次世代に思うこと、それは「ただ普通のデータセンターは要らない」ということです。子供のころ、電子ブロックで遊んだ世代、サンダーバードや宇宙大作戦、ウルトラQや鉄腕アトムを食い入るように見ていた世代が、あのころブラウン管の中で見ていたモノの一部は、いまでは身近なモノとして実現されています。ですから次世代においても、すでにでき上がっているモノを再び作るのではなく、「いまは実現できそうにないと思えるモノ」に挑戦してほしいと思うのです。なぜなら、そのようなモノにこそ「未来の姿」が見え隠れしているからです。
空気のようなサービス、森のようなネットワーク、その森の中で環境を考えながら働き続けるデータセンター。これこそが、データセンターの未来像と言えるのではないでしょうか。

未来の物語
二〇四X年、仙太は定年を迎えた。
昨年生まれたばかりの孫を膝に抱きながら、社会インフラとして整備された〝マルチエネルギーパイプ〟につながれた電通器の映像パネルを仙太は見ていた。そこには、南極観光船「旭光丸」が氷を割りながら南極大陸への最後の航海をしているニュースが流れていた。旭光丸は、十年前、地球環境学の研究員であった娘が、地球温暖化阻止の国際観測チームの一員として南極に滞在していたとき、彼女に会いに行くために乗船した大型客船だった。

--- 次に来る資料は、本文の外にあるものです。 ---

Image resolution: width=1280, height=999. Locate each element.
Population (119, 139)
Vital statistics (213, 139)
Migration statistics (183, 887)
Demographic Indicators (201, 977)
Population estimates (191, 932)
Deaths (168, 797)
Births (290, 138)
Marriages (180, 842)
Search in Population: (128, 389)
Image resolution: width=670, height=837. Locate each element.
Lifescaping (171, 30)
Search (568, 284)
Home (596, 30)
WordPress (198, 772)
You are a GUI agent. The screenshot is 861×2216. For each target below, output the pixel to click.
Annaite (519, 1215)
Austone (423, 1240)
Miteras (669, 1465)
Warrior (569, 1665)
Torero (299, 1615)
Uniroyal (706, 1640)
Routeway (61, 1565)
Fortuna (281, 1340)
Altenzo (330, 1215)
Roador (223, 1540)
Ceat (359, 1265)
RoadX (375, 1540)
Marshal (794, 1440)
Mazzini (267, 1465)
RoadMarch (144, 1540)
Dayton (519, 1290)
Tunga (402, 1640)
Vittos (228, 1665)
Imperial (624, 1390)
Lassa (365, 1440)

「そういえば、むかし船乗りだったおじいちゃんが、よく南極に行きたかったと話していたよね」と妻が語りかけてきた。
ICT業界の働きかけにより、世界中の企業が環境回復に力を入れた結果、温暖化にも歯止めが掛かり、地球環境は静かに落ち着きを取り戻し始めていた。現在、データセンターは、エネルギーパイプで結ばれて、エネルギー循環の中で静かに動き続けている。

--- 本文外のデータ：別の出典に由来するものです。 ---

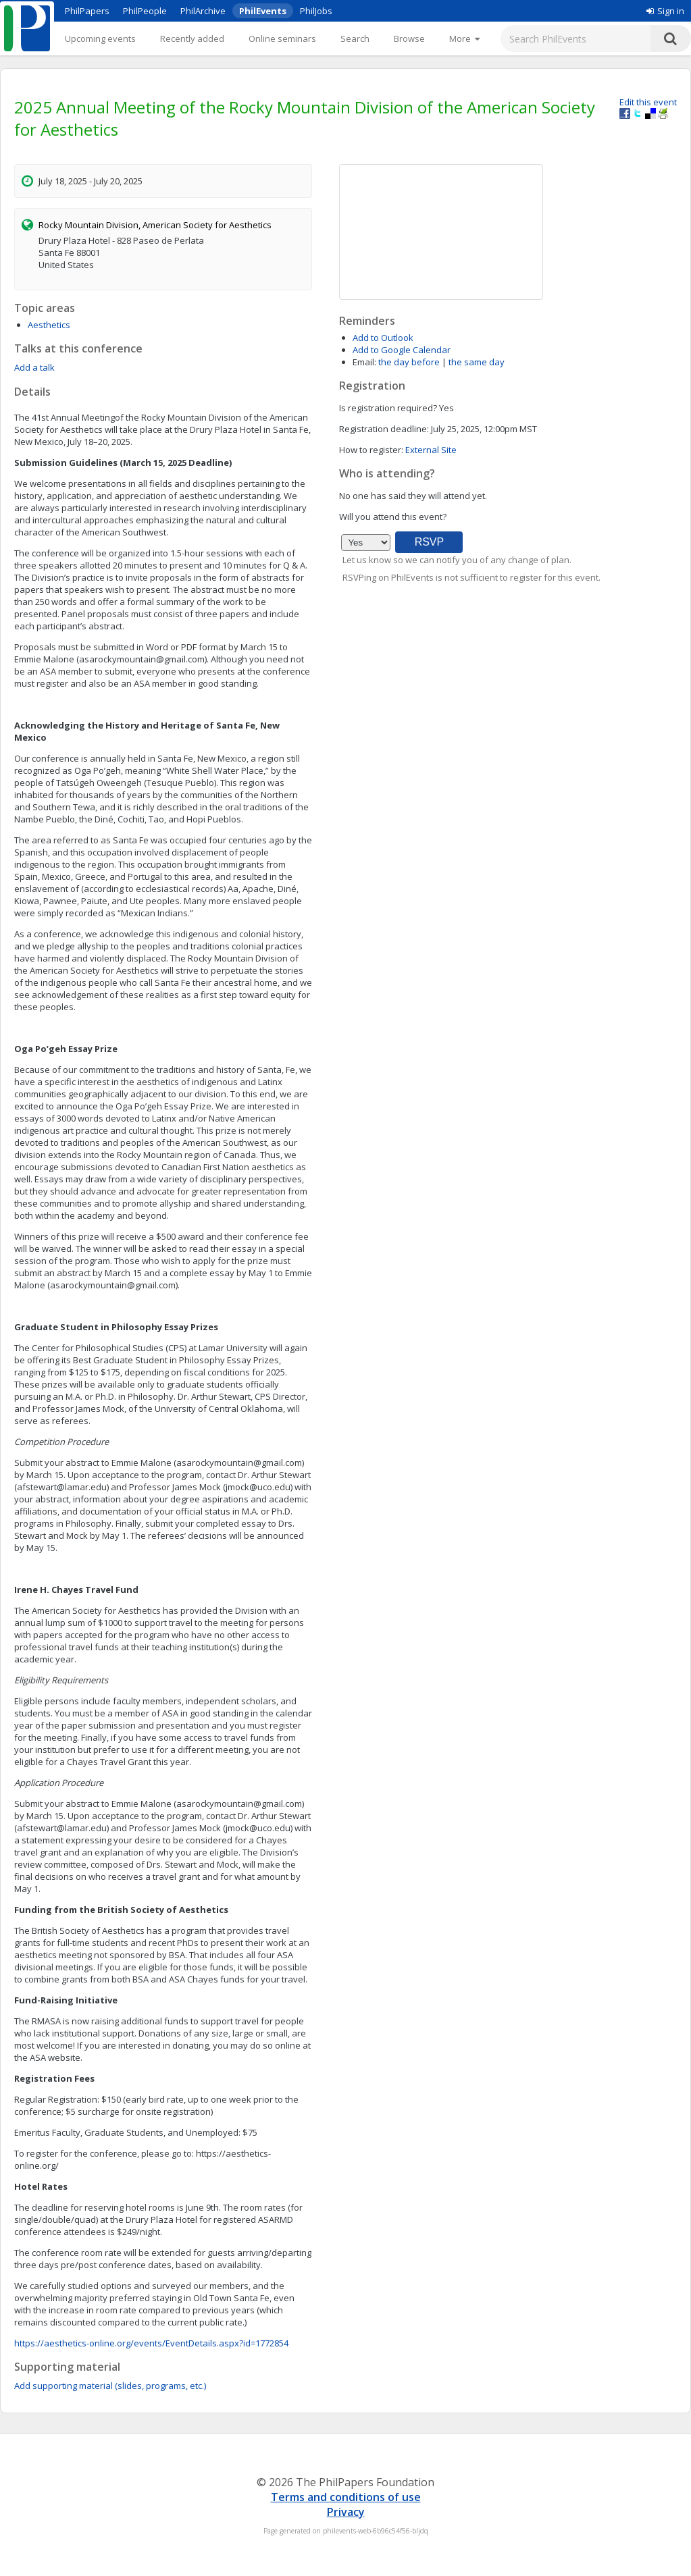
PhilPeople (145, 11)
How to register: (371, 450)
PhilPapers (87, 11)
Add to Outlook (383, 338)
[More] (464, 38)
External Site (431, 450)
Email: (364, 362)
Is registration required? (388, 408)
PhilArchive (203, 11)
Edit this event (648, 102)
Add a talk (34, 367)
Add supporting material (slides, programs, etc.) (110, 2386)
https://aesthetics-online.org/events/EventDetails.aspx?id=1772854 (151, 2343)
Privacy (346, 2511)
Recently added (192, 38)
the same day (477, 362)
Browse (409, 38)
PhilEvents (262, 11)
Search (354, 38)
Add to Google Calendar (402, 350)
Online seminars (282, 38)
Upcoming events (100, 38)
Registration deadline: (384, 429)
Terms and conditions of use (346, 2497)
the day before (409, 362)
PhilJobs (316, 11)
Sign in (665, 11)
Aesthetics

世界中の人は、データセンターがどこにあるのか、どこで動いているのか、意識すらしていない。山の中にあるのかもしれないし、海の上にあるのかもしれない、もしかしたら宇宙に浮かんでいるのかもしれない。
そもそも、人々の社会生活の基盤を支える大切なデータがどこにあるのか、そのようなことを特に明らかにする必要はない。だからデータセンターも、完全かつ確実に――そして、どこで動いているのか意識されることもなく――維持されていくのが重要なのである。